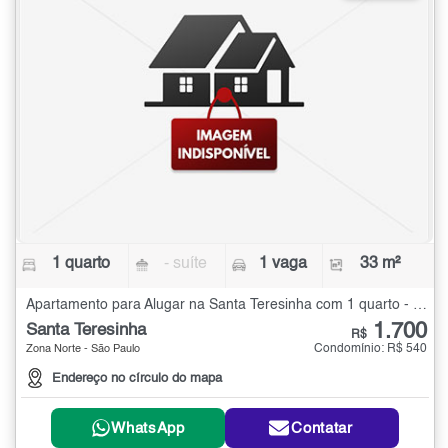
1 quarto
- suíte
1 vaga
33 m²
Apartamento para Alugar na Santa Teresinha com 1 quarto - 33 m²
1.700
Santa Teresinha
R$
Condomínio: R$ 540
Zona Norte - São Paulo
Endereço no círculo do mapa
WhatsApp
Contatar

## Assignment
Give back exactly the lines running from the line that has "Zona Norte - São Paulo" to the end of the entries above.

## Exercise solution
Zona Norte - São Paulo
Endereço no círculo do mapa
WhatsApp
Contatar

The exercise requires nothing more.